- **Your goal**
Wherever "artikel" occurs in the entries, copy the line that holds it.

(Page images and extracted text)
------------------------------------------------------------
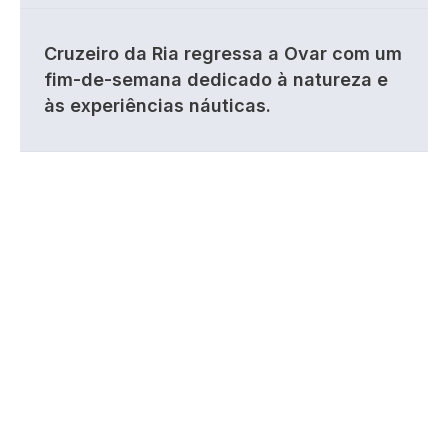
Cruzeiro da Ria regressa a Ovar com um
fim-de-semana dedicado à natureza e
às experiências náuticas.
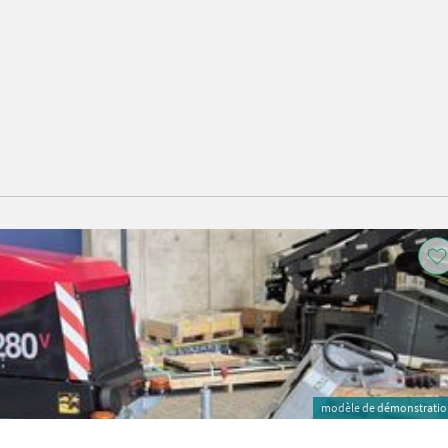
modèle de démonstrati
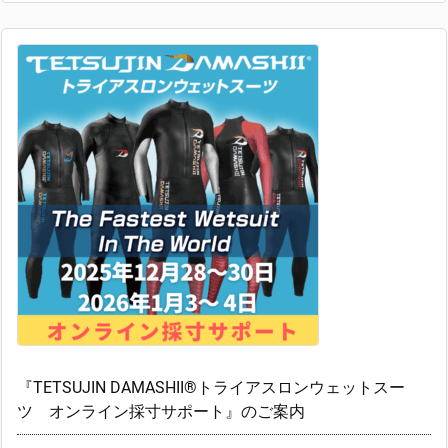
『TETSUJIN DAMASHII®トライアスロンウェットスー
ツ オンライン採寸サポート』のご案内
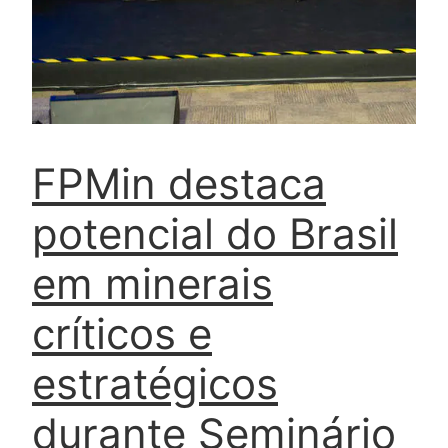
FPMin destaca
potencial do Brasil
em minerais
críticos e
estratégicos
durante Seminário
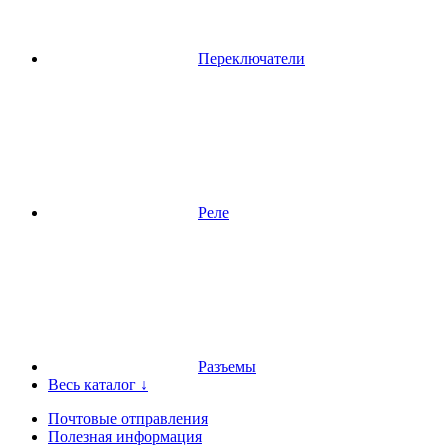
Переключатели
Реле
Разъемы
Весь каталог ↓
Почтовые отправления
Полезная информация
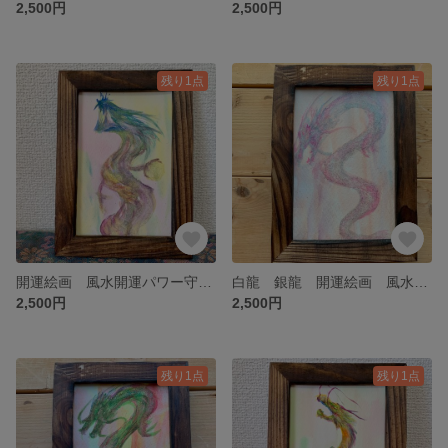
2,500円
2,500円
残り1点
残り1点
開運絵画 風水開運パワー守画 昇龍 健康金運 虹龍 虹色 レインボー ポストカード 龍神 風水 年賀状 辰年 水彩画 原画
白龍 銀龍 開運絵画 風水開運パワー守画 昇龍 健康金運 虹龍 虹色 レインボー ポストカード 龍神 風水 年賀状 辰年 水彩画 原画
2,500円
2,500円
残り1点
残り1点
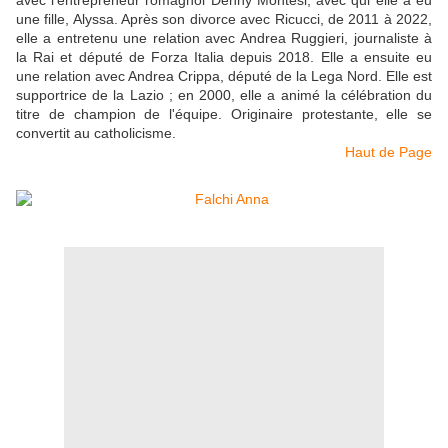
une fille, Alyssa. Après son divorce avec Ricucci, de 2011 à 2022,
elle a entretenu une relation avec Andrea Ruggieri, journaliste à
la Rai et député de Forza Italia depuis 2018. Elle a ensuite eu
une relation avec Andrea Crippa, député de la Lega Nord. Elle est
supportrice de la Lazio ; en 2000, elle a animé la célébration du
titre de champion de l'équipe. Originaire protestante, elle se
convertit au catholicisme.
Haut de Page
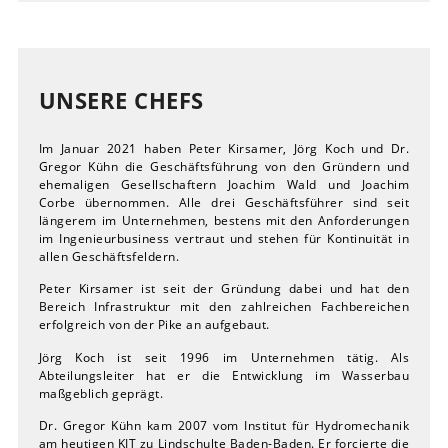
UNSERE CHEFS
Im Januar 2021 haben Peter Kirsamer, Jörg Koch und Dr.
Gregor Kühn die Geschäftsführung von den Gründern und
ehemaligen Gesellschaftern Joachim Wald und Joachim
Corbe übernommen. Alle drei Geschäftsführer sind seit
längerem im Unternehmen, bestens mit den Anforderungen
im Ingenieurbusiness vertraut und stehen für Kontinuität in
allen Geschäftsfeldern.
Peter Kirsamer ist seit der Gründung dabei und hat den
Bereich Infrastruktur mit den zahlreichen Fachbereichen
erfolgreich von der Pike an aufgebaut.
Jörg Koch ist seit 1996 im Unternehmen tätig. Als
Abteilungsleiter hat er die Entwicklung im Wasserbau
maßgeblich geprägt.
Dr. Gregor Kühn kam 2007 vom Institut für Hydromechanik
am heutigen KIT zu Lindschulte Baden-Baden. Er forcierte die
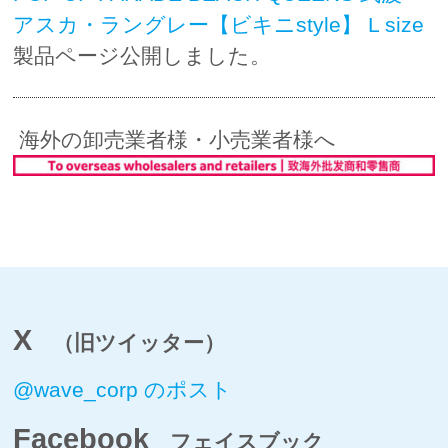
アスカ・ラングレー【ビキニstyle】 L size
製品ページ公開しました。
海外の卸売業者様・小売業者様へ
X
（旧ツイッター）
@wave_corp のポスト
Facebook
フェイスブック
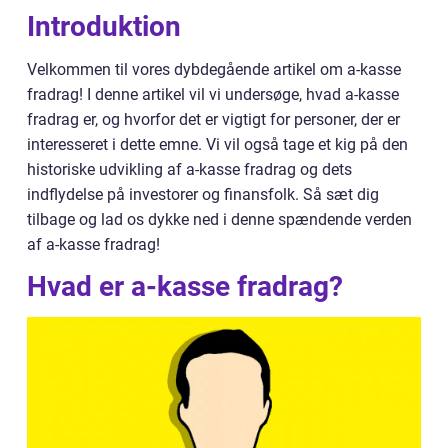
Introduktion
Velkommen til vores dybdegående artikel om a-kasse
fradrag! I denne artikel vil vi undersøge, hvad a-kasse
fradrag er, og hvorfor det er vigtigt for personer, der er
interesseret i dette emne. Vi vil også tage et kig på den
historiske udvikling af a-kasse fradrag og dets
indflydelse på investorer og finansfolk. Så sæt dig
tilbage og lad os dykke ned i denne spændende verden
af a-kasse fradrag!
Hvad er a-kasse fradrag?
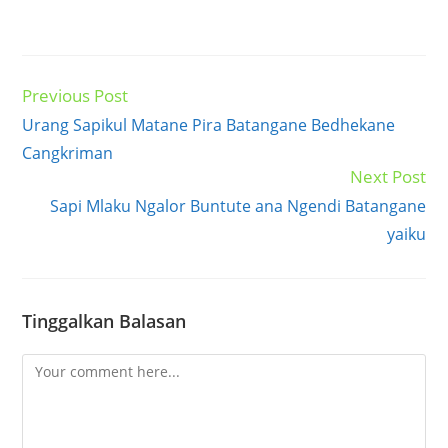
Previous Post
Read
more
Urang Sapikul Matane Pira Batangane Bedhekane
articles
Cangkriman
Next Post
Sapi Mlaku Ngalor Buntute ana Ngendi Batangane
yaiku
Tinggalkan Balasan
Comment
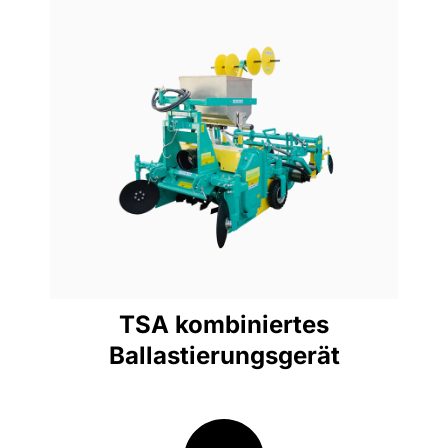
ANZEIGE
Pferdestärken-Bereich
65-130
TSA kombiniertes
Ballastierungsgerät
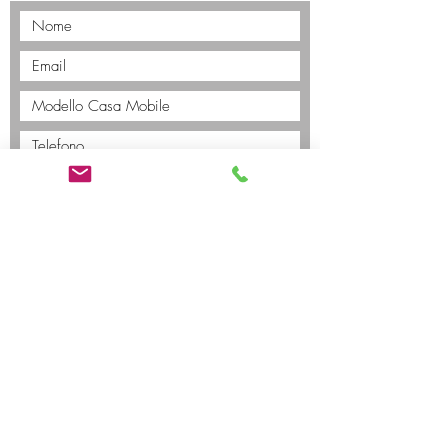
Invia
EUH CAMP Srl
Dettaglio & Ingrosso Case Mobili
Sede Legale
: Via XIII Martiri 88, San Dona di Piave (VE)
C.F./P.IVA:
04501410270
- SDI: M5UXCR1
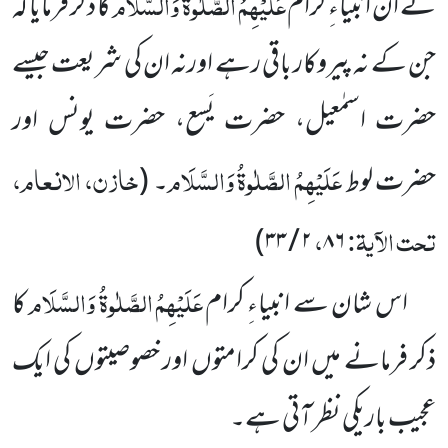
عَلَیْہِمُ الصَّلٰوۃُ وَالسَّلَام
نے ان انبیاءِ کرام
کا ذکر فرمایا کہ
جن کے نہ پیروکار باقی رہے اورنہ ان کی شریعت جیسے
حضرت اسمٰعیل، حضرت یَسع، حضرت یونس اور
عَلَیْہِمُ الصَّلٰوۃُ وَالسَّلَام
خازن، الانعام،
حضرت لوط
۔
(
تحت الآیۃ:
،
)
۳۳
/
۲
۸۶
عَلَیْہِمُ الصَّلٰوۃُ وَالسَّلَام
اس شان سے انبیاءِ کرام
کا
ذکر فرمانے میں ان کی کرامتوں اور خصوصیتوں کی ایک
عجیب باریکی نظر آتی ہے۔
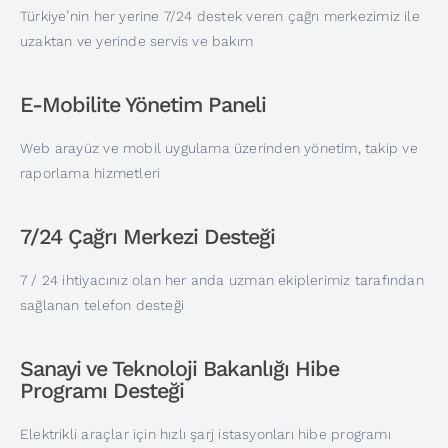
Türkiye’nin her yerine 7/24 destek veren çağrı merkezimiz ile
uzaktan ve yerinde servis ve bakım
E-Mobilite Yönetim Paneli
Web arayüz ve mobil uygulama üzerinden yönetim, takip ve
raporlama hizmetleri
7/24 Çağrı Merkezi Desteği
7 / 24 ihtiyacınız olan her anda uzman ekiplerimiz tarafından
sağlanan telefon desteği
Sanayi ve Teknoloji Bakanlığı Hibe
Programı Desteği
Elektrikli araçlar için hızlı şarj istasyonları hibe programı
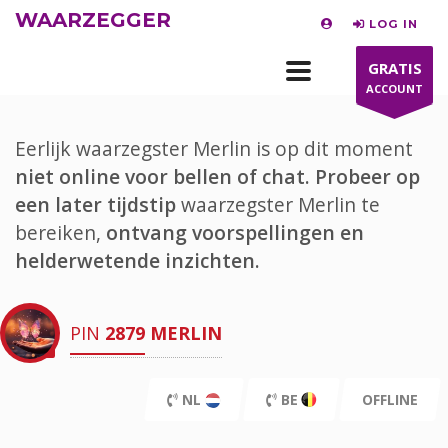
WAARZEGGER
LOG IN
GRATIS
ACCOUNT
Eerlijk waarzegster Merlin is op dit moment
niet online voor bellen of chat.
Probeer op
een later tijdstip
waarzegster Merlin te
bereiken,
ontvang voorspellingen en
helderwetende inzichten.
PIN
2879
MERLIN
NL
BE
OFFLINE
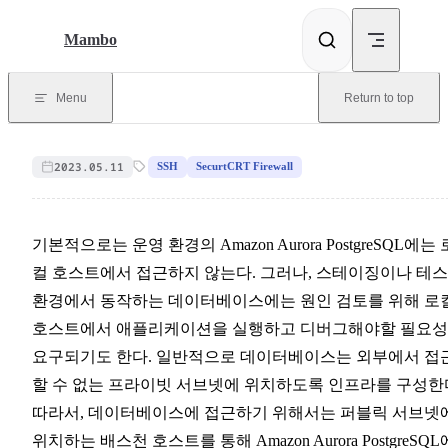
Skip to content
Mambo
Menu
Return to top
2023.05.11
SSH
SecurtCRT Firewall
기본적으로는 운영 환경의 Amazon Aurora PostgreSQL에는 
컬 호스트에서 접근하지 않는다. 그러나, 스테이징이나 테
환경에서 동작하는 데이터베이스에는 원인 검토를 위해 로
호스트에서 애플리케이션을 실행하고 디버그해야할 필요
요구되기도 한다. 일반적으로 데이터베이스는 외부에서 접
할 수 없는 프라이빗 서브넷에 위치하도록 인프라를 구성한
따라서, 데이터베이스에 접근하기 위해서는 퍼블릭 서브넷
위치하는 배스천 호스트를 통해 Amazon Aurora PostgreSQL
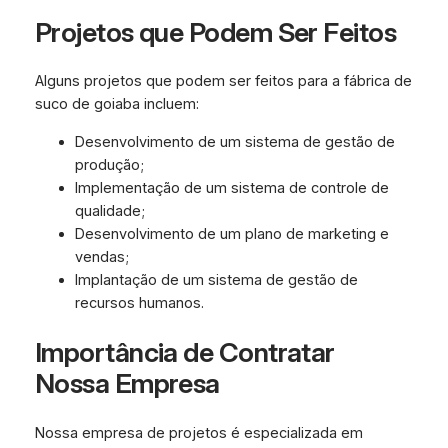
Projetos que Podem Ser Feitos
Alguns projetos que podem ser feitos para a fábrica de
suco de goiaba incluem:
Desenvolvimento de um sistema de gestão de
produção;
Implementação de um sistema de controle de
qualidade;
Desenvolvimento de um plano de marketing e
vendas;
Implantação de um sistema de gestão de
recursos humanos.
Importância de Contratar
Nossa Empresa
Nossa empresa de projetos é especializada em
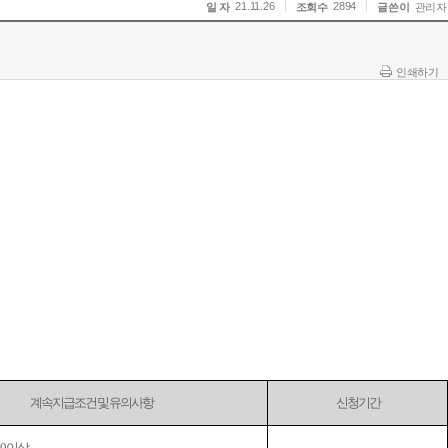
21.11.26
2894
일 자
조회수
글쓴이
관리자
인쇄하기
계속지급조건 및 유의사항
신청기간
.0 이상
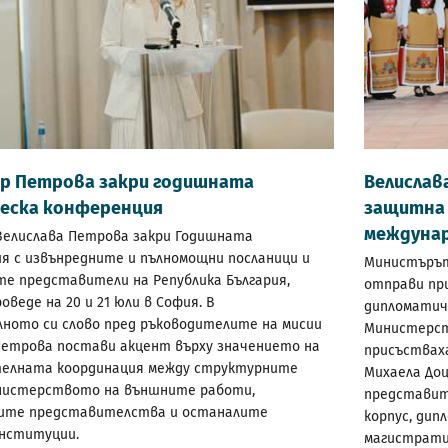
р Петрова закри годишната
Велислав
ческа конференция
защитна 
междунар
елислава Петрова закри Годишната
я с извънредните и пълномощни посланици и
Министърът
е представители на Република България,
отправи пр
оведе на 20 и 21 юли в София. В
дипломатич
ното си слово пред ръководителите на мисии
Министерст
етрова постави акцент върху значението на
присъствах
телната координация между структурните
Михаела Доц
нистерството на външните работи,
представит
ните представителства и останалите
корпус, дип
нституции.
магистрати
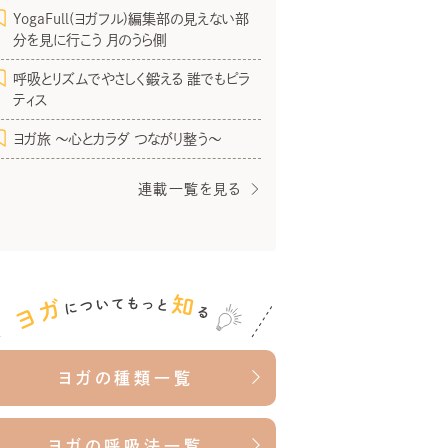
YogaFull(ヨガフル)編集部の見えない部
分を見に行こう 月のうら側
呼吸とリズムでやさしく鍛える 誰でもピラ
ティス
ヨガ旅 〜心とカラダ つながり整う〜
連載一覧を見る
ヨガの種類一覧
ヨガの呼吸法一覧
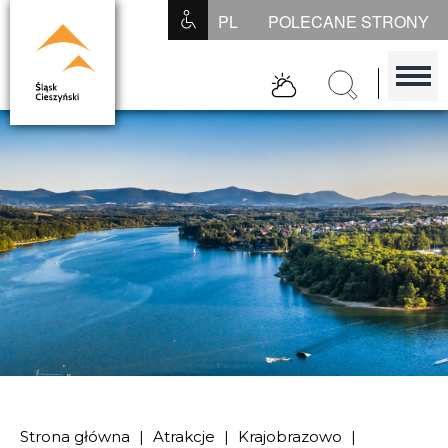
PL
POLECANE STRONY
Prognoza
szukaj
pogody
Strona główna
|
Atrakcje
|
Krajobrazowo
|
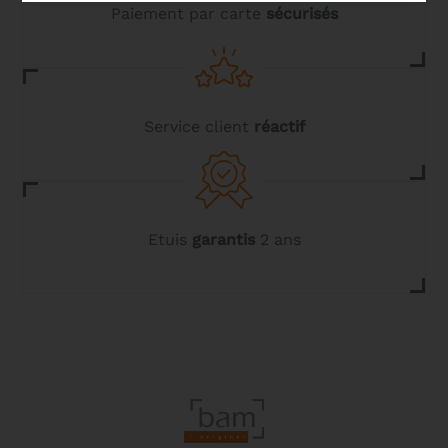
Paiement par carte
sécurisés
Service client
réactif
Etuis
garantis
2 ans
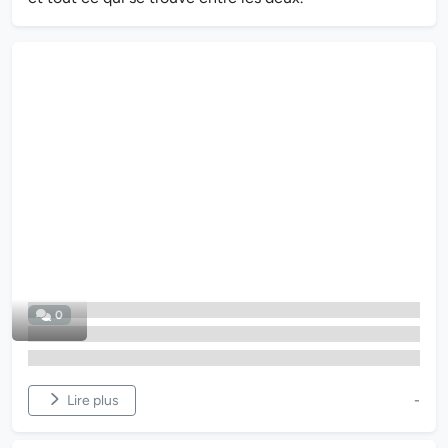
0
Lire plus
-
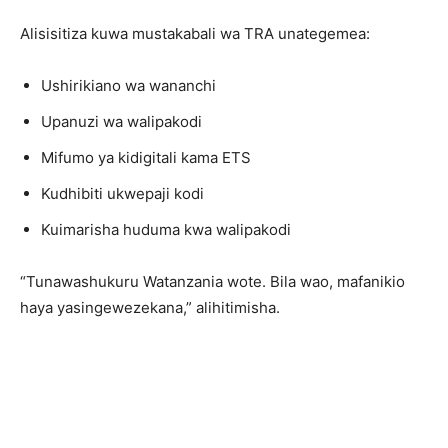
Alisisitiza kuwa mustakabali wa TRA unategemea:
Ushirikiano wa wananchi
Upanuzi wa walipakodi
Mifumo ya kidigitali kama ETS
Kudhibiti ukwepaji kodi
Kuimarisha huduma kwa walipakodi
“Tunawashukuru Watanzania wote. Bila wao, mafanikio
haya yasingewezekana,” alihitimisha.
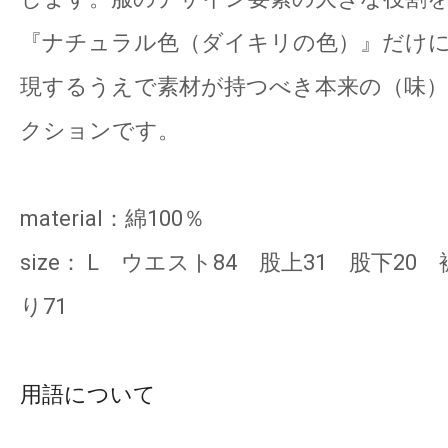
『ナチュラル色（ダイキリの色）』だけ
現するうえで素材が持つべき本来の（味
クションです。
material：綿100％
size： L ウエスト84 股上31 股下20
り71
用語について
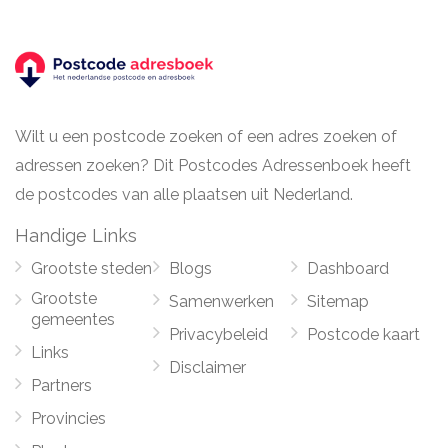
Wilt u een postcode zoeken of een adres zoeken of
adressen zoeken? Dit Postcodes Adressenboek heeft
de postcodes van alle plaatsen uit Nederland.
Handige Links
Grootste steden
Blogs
Dashboard
Grootste
Samenwerken
Sitemap
gemeentes
Privacybeleid
Postcode kaart
Links
Disclaimer
Partners
Provincies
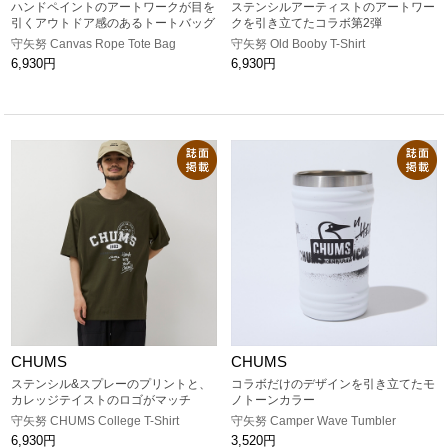
ハンドペイントのアートワークが目を
ステンシルアーティストのアートワー
引くアウトドア感のあるトートバッグ
クを引き立てたコラボ第2弾
守矢努 Canvas Rope Tote Bag
守矢努 Old Booby T-Shirt
6,930円
6,930円
CHUMS
CHUMS
ステンシル&スプレーのプリントと、
コラボだけのデザインを引き立てたモ
カレッジテイストのロゴがマッチ
ノトーンカラー
守矢努 CHUMS College T-Shirt
守矢努 Camper Wave Tumbler
6,930円
3,520円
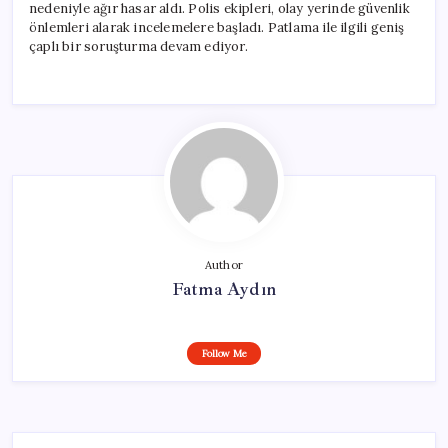
nedeniyle ağır hasar aldı. Polis ekipleri, olay yerinde güvenlik
önlemleri alarak incelemelere başladı. Patlama ile ilgili geniş
çaplı bir soruşturma devam ediyor.
Author
Fatma Aydın
Follow Me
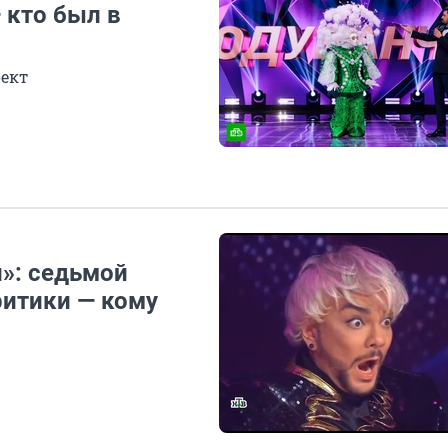
 кто был в
оект
и»: седьмой
ритики — кому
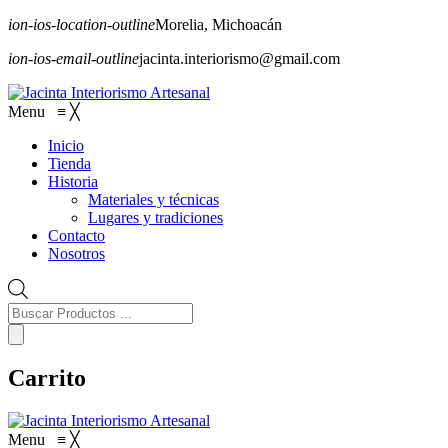
ion-ios-location-outline
Morelia, Michoacán
ion-ios-email-outline
jacinta.interiorismo@gmail.com
Menu
≡
╳
Inicio
Tienda
Historia
Materiales y técnicas
Lugares y tradiciones
Contacto
Nosotros
Búsqueda
de
Productos
Carrito
Menu
≡
╳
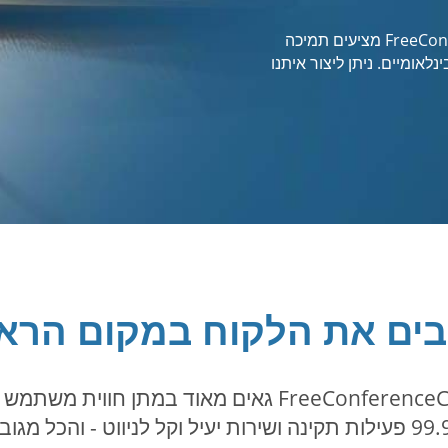
אנחנו כאן בשבילך. FreeConferenceCall.com מציעים תמיכה
יל 24/7 ללקוחות בינלאומיים. ניתן ליצור איתנו
בים את הלקוח במקום הראש
עם למעלה מ-25 שנה בעסק, FreeConferenceCall.com גאים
------------------------------------------------------------
- **Reply to the exercise**
Velkommen til vores dybdegående artikel om a-kasse
fradrag! I denne artikel vil vi undersøge, hvad a-kasse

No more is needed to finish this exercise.